Recorded data Block Start

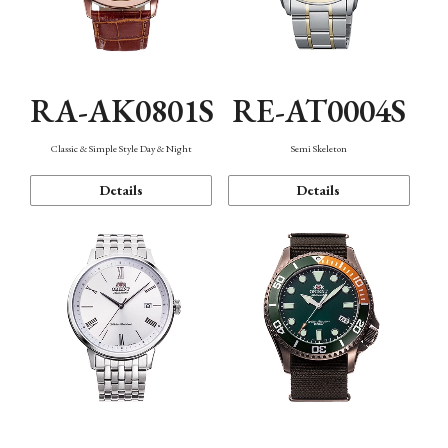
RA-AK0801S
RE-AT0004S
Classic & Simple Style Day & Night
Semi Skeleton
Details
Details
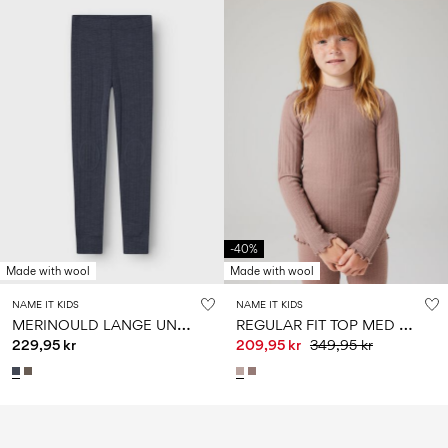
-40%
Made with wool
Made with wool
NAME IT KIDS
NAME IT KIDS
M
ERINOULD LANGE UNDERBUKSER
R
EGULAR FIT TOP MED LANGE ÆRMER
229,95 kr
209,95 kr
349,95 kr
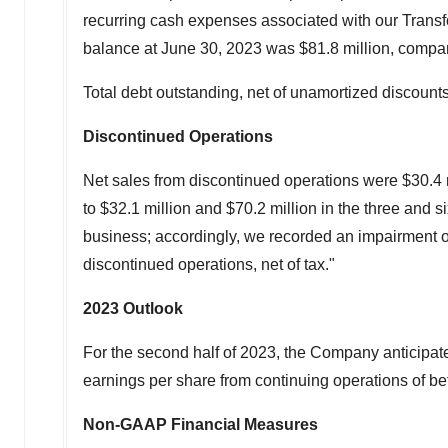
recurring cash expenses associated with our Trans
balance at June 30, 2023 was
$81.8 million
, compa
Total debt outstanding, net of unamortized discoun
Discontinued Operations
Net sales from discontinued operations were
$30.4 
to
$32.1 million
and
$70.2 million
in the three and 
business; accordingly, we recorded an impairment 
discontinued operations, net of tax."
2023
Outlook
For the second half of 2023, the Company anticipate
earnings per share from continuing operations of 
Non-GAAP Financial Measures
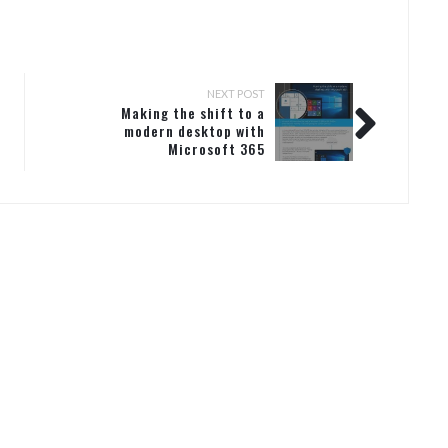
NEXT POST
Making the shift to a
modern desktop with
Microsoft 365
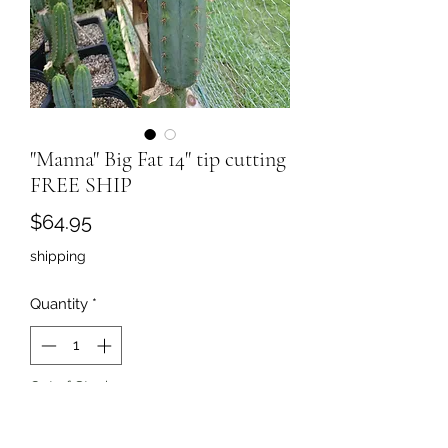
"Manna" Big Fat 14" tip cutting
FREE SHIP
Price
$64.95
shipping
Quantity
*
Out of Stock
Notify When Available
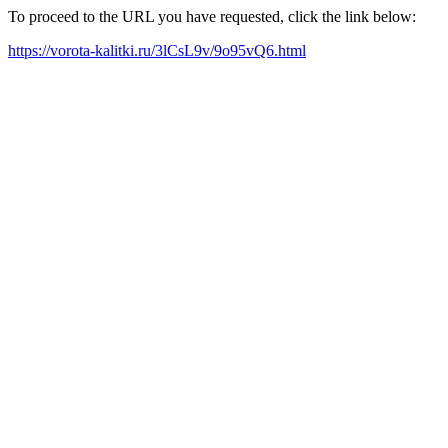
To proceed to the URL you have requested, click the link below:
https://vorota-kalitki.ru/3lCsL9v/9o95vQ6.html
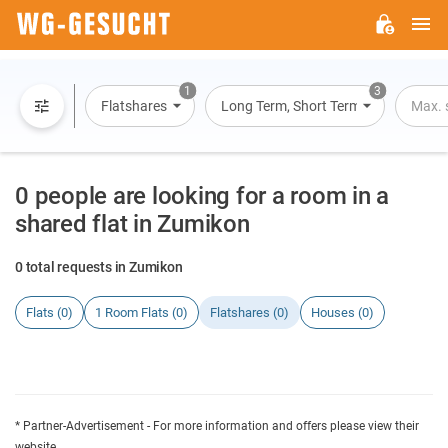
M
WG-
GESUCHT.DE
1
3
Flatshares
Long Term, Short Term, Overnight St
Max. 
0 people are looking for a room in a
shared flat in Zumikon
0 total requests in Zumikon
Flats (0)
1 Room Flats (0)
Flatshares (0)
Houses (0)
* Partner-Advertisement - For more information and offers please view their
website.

Recorded data Block End

→ Task
Each line above should be written out again unchanged; no images are to be carried over.

→ Written response
RA-AK0801S
RE-AT0004S
Classic & Simple Style Day & Night
Semi Skeleton
Details
Details
-40%
Made with wool
Made with wool
NAME IT KIDS
NAME IT KIDS
M
ERINOULD LANGE UNDERBUKSER
R
EGULAR FIT TOP MED LANGE ÆRMER
229,95 kr
209,95 kr
349,95 kr
recurring cash expenses associated with our Trans
balance at June 30, 2023 was
$81.8 million
, compa
Total debt outstanding, net of unamortized discoun
Discontinued Operations
Net sales from discontinued operations were
$30.4 
to
$32.1 million
and
$70.2 million
in the three and 
business; accordingly, we recorded an impairment 
discontinued operations, net of tax."
2023
Outlook
For the second half of 2023, the Company anticipate
earnings per share from continuing operations of 
Non-GAAP Financial Measures
NEXT POST
Making the shift to a
modern desktop with
Microsoft 365
"Manna" Big Fat 14" tip cutting
FREE SHIP
Price
$64.95
shipping
Quantity
*
Out of Stock
Notify When Available
To proceed to the URL you have requested, click the link below:
https://vorota-kalitki.ru/3lCsL9v/9o95vQ6.html
M
WG-
GESUCHT.DE
1
3
Flatshares
Long Term, Short Term, Overnight St
Max. 
0 people are looking for a room in a
shared flat in Zumikon
0 total requests in Zumikon
Flats (0)
1 Room Flats (0)
Flatshares (0)
Houses (0)
* Partner-Advertisement - For more information and offers please view their
website.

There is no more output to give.